Un single comme rituel culinaire
Sur la plateforme vidéo YouTube, le compteur affiche déjà plusieurs milliers de vues : « Gastronomie africaine », premier extrait du prochain album de Black Panther, installe d’emblée une atmosphère de grande table. Pendant six minutes, l’artiste met en scène le bruit d’un pilon, les crépitements de l’huile, un chœur d’enfants et des vers scandés comme l’égrènement patient d’un manioc. Le choix d’un tel métissage sonore n’est pas fortuit. « La cuisine est la première langue que l’on apprend avant même de parler », confie le poète, rappelant que la transmission culinaire précède souvent l’instruction scolaire dans bien des foyers du continent.
Poésie sonore et diplomatie des saveurs
Le morceau se situe à la croisée de plusieurs influences, du slam francophone à la rumba congolaise, en passant par des intonations mandingues. Black Panther y revendique une diplomatie douce : « Nous parlons encore toutes les langues de nos mères chaque fois que la marmite chante », déclame-t-il. Loin d’un simple inventaire folklorique, le texte interroge les notions de mémoire partagée et de dignité culturelle. De la feuille de manioc au piment oiseau, chaque ingrédient devient la métaphore d’un épisode historique, suggérant que l’assiette raconte autant que les archives.
La scène congolaise entre héritage et innovation
Dans un paysage musical brazzavillois marqué ces dernières années par l’afropop et la trap, l’irruption d’un slam culinaire surprend et séduit. Le producteur Éric Ngolo voit dans cette démarche « une extension naturelle de la rumba, qui a toujours sublimé le vécu quotidien ». En revisitant les sonorités traditionnelles sans céder à la nostalgie, Black Panther rejoint une génération d’artistes – de Yekima de Bel Art à Fanie Fayar – décidés à conjuguer patrimoine et modernité sans hiérarchie entre les formes.
Capsules numériques, un avant-goût stratégique
Avant la sortie officielle du clip, l’artiste a dévoilé des capsules vidéo présentant des figures féminines en pleine préparation culinaire. Ce teasing, diffusé sur TikTok et Instagram, répond à une logique participative : les internautes étaient invités à partager leurs propres recettes sous le mot-dièse #MaMarmiteMonHistoire. Résultat : des centaines de courts métrages, souvent tournés dans des cuisines modestes, ont circulé d’Abidjan à Pointe-Noire. Pour la sociologue des médias Chloé Montout, cette stratégie « transforme la promotion en un espace de co-création où l’audience devient gardienne de la mémoire culinaire ».

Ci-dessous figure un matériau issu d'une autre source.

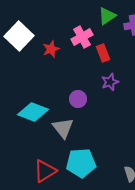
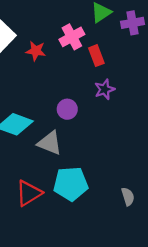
red star: (51, 49) -> (36, 51), turned 30
gray triangle: (63, 128) -> (50, 143), turned -30

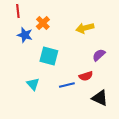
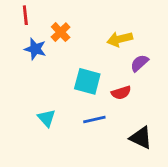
purple semicircle: (99, 55) -> (139, 63), moved
cyan square: (49, 56) -> (87, 81), moved
red semicircle: (86, 76) -> (121, 93), moved

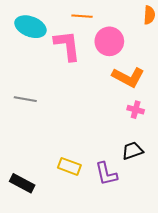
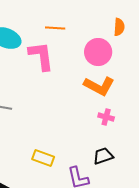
pink circle: (109, 41) -> (98, 52), moved
yellow rectangle: (69, 166) -> (43, 158), moved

Vers un art total, entre images et mémoire
Filmé dans la lumière chaude d’un marché de Poto-Poto puis dans la pénombre intime d’une cuisine familiale, le clip scénarise le trajet de l’igname depuis le sol rouge jusqu’à l’assiette partagée. La réalisation, signée Joël Mbani, joue sur les gros plans et les silences pour magnifier les gestes ordinaires : laver, couper, goûter. Black Panther y apparaît parfois comme chef d’orchestre, parfois comme simple convive. Le message est clair : l’artiste veut effacer la frontière entre scène et salle, entre artiste et public. « Je rêve d’œuvres qui nourrissent autant qu’elles divertissent », glisse-t-il à l’équipe des Dépêches de Brazzaville.
Une réception symbolique pour la jeunesse
Depuis la publication du single le 25 juillet, les réactions affluent. Les auditeurs saluent un « cri d’amour » capable de faire dialoguer les générations, tandis que certains enseignants envisagent déjà d’utiliser le morceau en cours d’histoire. L’enthousiasme dépasse les frontières : des commentaires en lingala, en wolof et même en créole haïtien témoignent de ce désir partagé de renouer avec des racines culinaires souvent marginalisées. À l’heure où la diplomatie culturelle du Congo-Brazzaville mise sur la valorisation des industries créatives, la proposition de Black Panther résonne comme une illustration parfaite d’un soft power ancré dans le quotidien.